Nahla S. El-Shenawy

Effects of insecticides fenitrothion, endosulfan and abamectin on antioxidant parameters of isolated rat hepatocytes.

Fenitrothion, endosulfan and abamectin are insecticides that affect various organs in humans and animals. The present study was conducted to investigate their cytotoxicity in isolated male rat hepatocytes. The study suggests that incubation of hepatocytes with 10 or 100 microM of each insecticide for 2h significantly decreased the cell viability. Increased leakage percentage of lactate dehydrogenase (LDH), alanine transaminase (ALT) and aspartate aminotranferase (AST) were detected in hepatocytes due to the same dose of insecticide exposure confirmed membrane damage of hepatocytes. Fenitrothion (100 microM) increased the cellular lipid peroxidation (LPO) levels more than the other insecticides. The activities of the antioxidant enzymes like superoxide dismutase (SOD), glutathione peroxidise (GSH-Px) and glutathione-S-transferase (GST) were decreased by fenitrothion incubation more than endosulfan and abamectin. The same treatment reduced the level of antioxidant glutathione (GSH) and increased the level of LPO. The activities of glutathione-S-transferase (GST) and gamma glutamyl transpeptidase (gamma-GT) were more affected by fenitrothion and endosulfan, respectively, indicating an oxidative stress.

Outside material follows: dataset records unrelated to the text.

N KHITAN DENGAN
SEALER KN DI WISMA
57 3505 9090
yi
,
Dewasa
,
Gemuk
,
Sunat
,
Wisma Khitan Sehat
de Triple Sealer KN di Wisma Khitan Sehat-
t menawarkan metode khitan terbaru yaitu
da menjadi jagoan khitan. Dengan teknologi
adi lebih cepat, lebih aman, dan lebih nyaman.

There was negative correlation coefficient among GSH, GST and gamma-GT. A significant correlation was also found between gamma-GT and cell viability. The present study revealed that fenitrothion showed varying pathological signs depending on the dose; high dose caused marked damage of isolated hepatocytes in the oxidative and antioxidant parameters. Endosulfan induced cell membrane damage of the hepatocytes more than abamectin and fenitrothion as indicated by increasing the leakage percentages of LDH, ALT, AST and gamma-GT. Therefore, hepatotoxicity of insecticides increased in a time and dose-dependent manner and depended on the class of the insecticide.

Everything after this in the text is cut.